What you are asked to do
Look through the data below and work out how many lines hold "اشرفی"; state only the number.

Material for the task
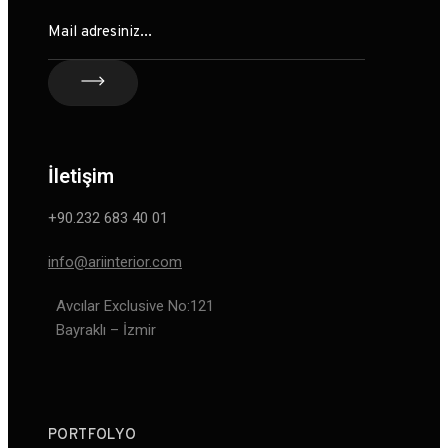
İletişim
+90.232 683 40 01
info@ariinterior.com
Avcılar Exclusive No:121
Bayraklı – İzmir
PORTFOLYO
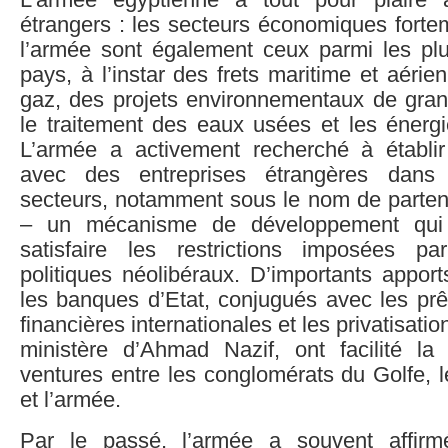
L’armée égyptienne a tout pour plaire a
étrangers : les secteurs économiques forte
l’armée sont également ceux parmi les pl
pays, à l’instar des frets maritime et aérie
gaz, des projets environnementaux de gran
le traitement des eaux usées et les énergi
L’armée a activement recherché à établir
avec des entreprises étrangères dan
secteurs, notamment sous le nom de partena
– un mécanisme de développement qui 
satisfaire les restrictions imposées pa
politiques néolibéraux. D’importants appor
les banques d’Etat, conjugués avec les prêt
financières internationales et les privatisati
ministère d’Ahmad Nazif, ont facilité la 
ventures entre les conglomérats du Golfe, l
et l’armée.
Par le passé, l’armée a souvent affir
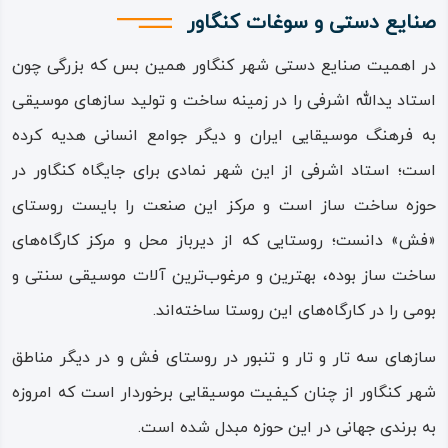
همان بافت متنوع در نژاد و زبان مردم کنگاور بوده که در طول
صنایع دستی و سوغات کنگاور
تاریخ، فرهنگی غنی از برآیند این گوناگونی به بار آورده است.
در اهمیت صنایع دستی شهر کنگاور همین بس که بزرگی چون
وجود قشرهایی از مردم که از نظر نژادی و مذهبی به آیین
استاد یدالله اشرفی را در زمینه ساخت و تولید سازهای موسیقی
یارسانی تعلق دارند، مقام‌های این قوم در موسیقی تنبور و
به فرهنگ موسیقایی ایران و دیگر جوامع انسانی هدیه کرده
همسایگی آن با موسیقی بومی خود کنگاور باعث شده که کنگاور
است؛ استاد اشرفی از این شهر نمادی برای جایگاه کنگاور در
مرکزی باشد برای کارگاه‌های سازسازی، اساتید موسیقی و
حوزه ساخت ساز است و مرکز این صنعت را بایست روستای
نوازندگان و خوانندگانی که با شعبده پنجه‌ها و اعجاز حنجره‌ها،
«فش» دانست؛ روستایی که از دیرباز محل و مرکز کارگاه‌های
روح حاکم بر شهر را در نغمه‌های زیبا و اصیل غرقه نمایند.
ساخت ساز بوده، بهترین و مرغوب‌ترین آلات موسیقی سنتی و
بومی را در کارگاه‌های این روستا ساخته‌اند.
در مورد سفره‌ آرایی بومی و فرهنگ غذاهای سنتی، شهر کنگاور
مثل بیش‌تر شهرها و مناطق استان کرمانشاه، دارای تنوع بالایی
سازهای سه‌ تار و تار و تنبور در روستای فش و در دیگر مناطق
در غذاها، خوراکی‌ها و بخش شیرینی‌ها و نان‌های محلی است.
شهر کنگاور از چنان کیفیت موسیقایی برخوردار است که امروزه
به برندی جهانی در این حوزه مبدل شده است.
از غذاهای سنتی شهر و شهرستان کنگاور خورشت خلال بادام،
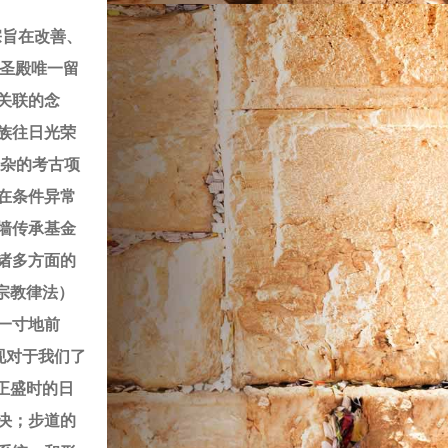
宗旨在改善、
们圣殿唯一留
关联的念
族往日光荣
复杂的考古项
在条件异常
墙传承基金
诸多方面的
宗教律法）
一寸地前
现对于我们了
正盛时的日
决；步道的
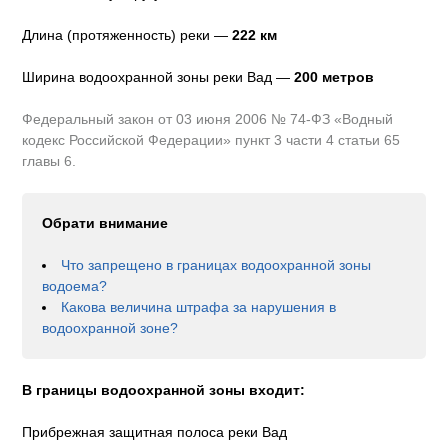
Длина (протяженность) реки —
222
км
Ширина водоохранной зоны реки
Вад
—
200 метров
Федеральный закон от 03 июня 2006 № 74-ФЗ «Водный
кодекс Российской Федерации» пункт 3 части 4 статьи 65
главы 6.
Обрати внимание
Что запрещено в границах водоохранной зоны
водоема?
Какова величина штрафа за нарушения в
водоохранной зоне?
В границы водоохранной зоны входит:
Прибрежная защитная полоса реки Вад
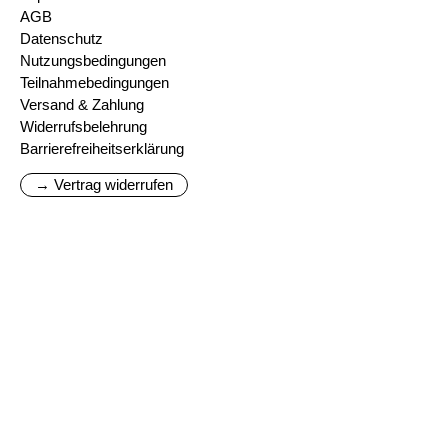
AGB
Datenschutz
Nutzungsbedingungen
Teilnahmebedingungen
Versand & Zahlung
Widerrufsbelehrung
Barrierefreiheitserklärung
→ Vertrag widerrufen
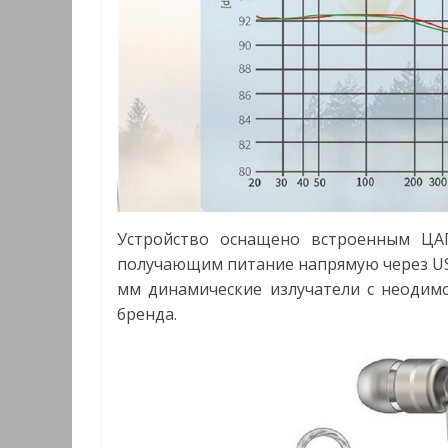
Устройство оснащено встроенным ЦА
получающим питание напрямую через US
мм динамические излучатели с неодим
бренда.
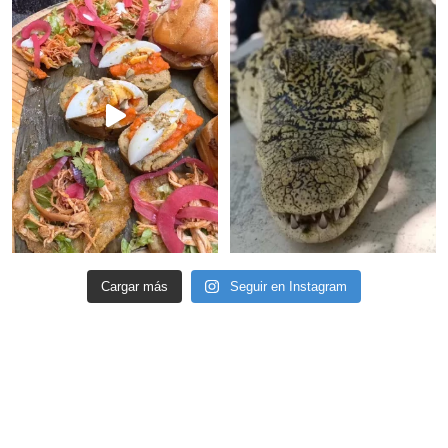
Cargar más
Seguir en Instagram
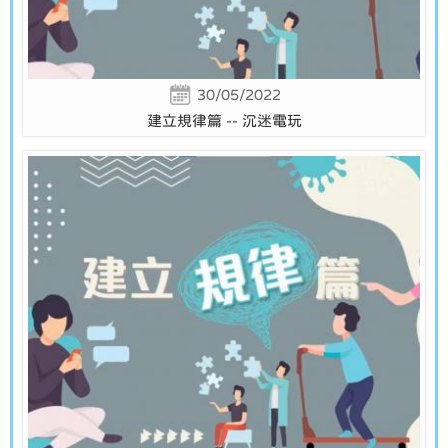
30/05/2022
建立規律篇 -- 沉迷電玩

Task solution
2